Friday 23 April 2010

Restasis royalty dispute finally settles

In August 2008 ("Grit in the eye for Allergan? The Restasis licence refuses to go quietly") IP Finance reported on the dispute between Renee L. Kaswan and the University of Georgia over the terms -- and particularly the financial package -- under which Restasis eye drops were to be commercially exploited by Allergan, enabling the latter to make an up-front payment that enabled it to reduce substantially its subsequent commitment to paying royalties. At the time, IP Finance commented:
"The whole episode makes depressing reading. The easy bit is that universities want a fair and reasonable return on their IP; commercial risk-takers like Allergan want the chance to milk the market when they have a winner on their hands, to compensate them for the investment cash wasted on failures; academics want recognition and reward; university administrators want a quiet and stable routine -- and everyone who is part of any decision-making process is entitled to make its decisions on the basis of the best information available both to it and to the other parties at the time negotiations take place.

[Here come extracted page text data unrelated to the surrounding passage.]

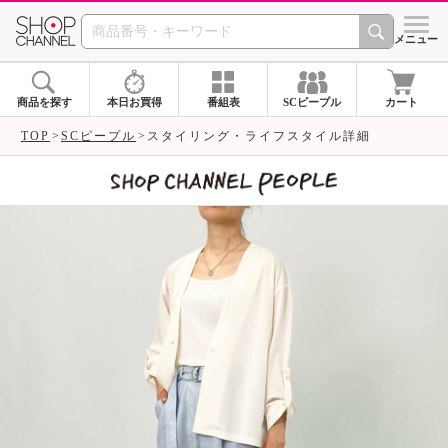
SHOP CHANNEL 
メニュー
商品を探す
本日お買得
番組表
SCピープル
カート
TOP
SCピープル
スタイリング・ライフスタイル詳細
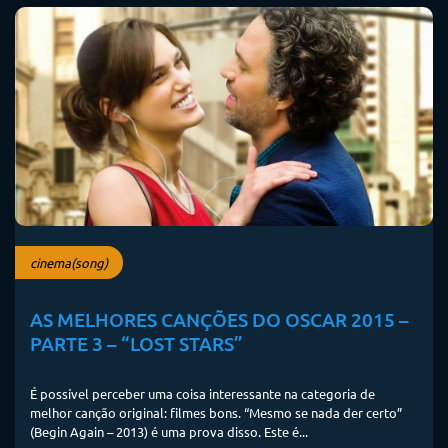
cinema(song)
AS MELHORES CANÇÕES DO OSCAR 2015 –
PARTE 3 – “LOST STARS”
É possível perceber uma coisa interessante na categoria de
melhor canção original: filmes bons. “Mesmo se nada der certo”
(Begin Again – 2013) é uma prova disso. Este é...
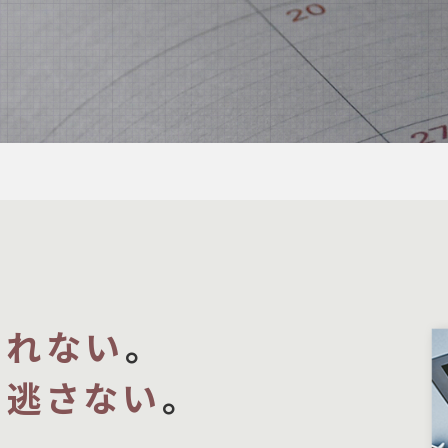
忘れない
。
を
逃さない
。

While it is difficult not to feel sympathy for Dr Kaswan's position, it is equally hard to dismiss entirely the notion that the best market analysis is that which has been enriched by hindsight. We are hardly likely to reach that nirvana in which royalty rates are computed on the basis of a full exchange of all market intelligence between the parties, or fixed and varied by a third party 'wise man'. The best we can do at the moment is either to provide a mechanism for the variation of royalties that is less likely to confer a one-sided advantage than Allergan's pay-off clause, or which enables the rates to be revisited and revised on the occurrence of specified acts or events".
The seven-year dispute has at last been settled by the payment of US$20.2 million, leaving Renee Kaswan free to concentrate on promoting her non-profit organisation IP Advocate. According to her organisation's press release,
"The original licensing deal Dr Kaswan structured for the University of Georgia with Allergan would have netted the university more than $300 million. But Allergan secretly persuaded UGARF to negotiate a buy-down deal behind closed doors, excluding Dr. Kaswan from renegotiations of her patents’ license. UGARF agreed to accept a severely undervalued monetization of its future royalties, drastically affecting the revenue flow to the university, the inventor and the taxpayers of Georgia. In the end, UGARF received $76 million from Allergan in total, while Allergan projects several billion in Restasis revenues.
“What should have been a moment of triumph, for me and for UGA, immediately turned into a legal morass involving frivolous and costly litigation, distracting me from my life’s work,” said Dr. Kaswan. “I want to help create a system in which inventors are protected from this kind of behavior in the future, so they can focus on the research and discoveries that will cure diseases and improve lives.”

1 comment:

Renee Kaswan DVM, DACVO said...

There are always "yes buts" for anyone unfamiliar with the situation, however, retrospective analysis was not a factor in this case. Allergan and UGARF went to great lengths to hide their negotions from Kaswan correctly anticipating that she would object to the monetization. Allergan included a $1.5M enticement to UGARF for legal defense. Normative behavior would have allowed UGARF and Kaswan to evaluate their individual incentives for monetization. Most Universities give their inventors the option to participate in a monetization or retain their original license terms for their share of the new deal. Along with the rights conveyed to it by academic inventors, Universities have responsibilities to their inventors to be trusted custodians of their beneficiary interessts in their IP.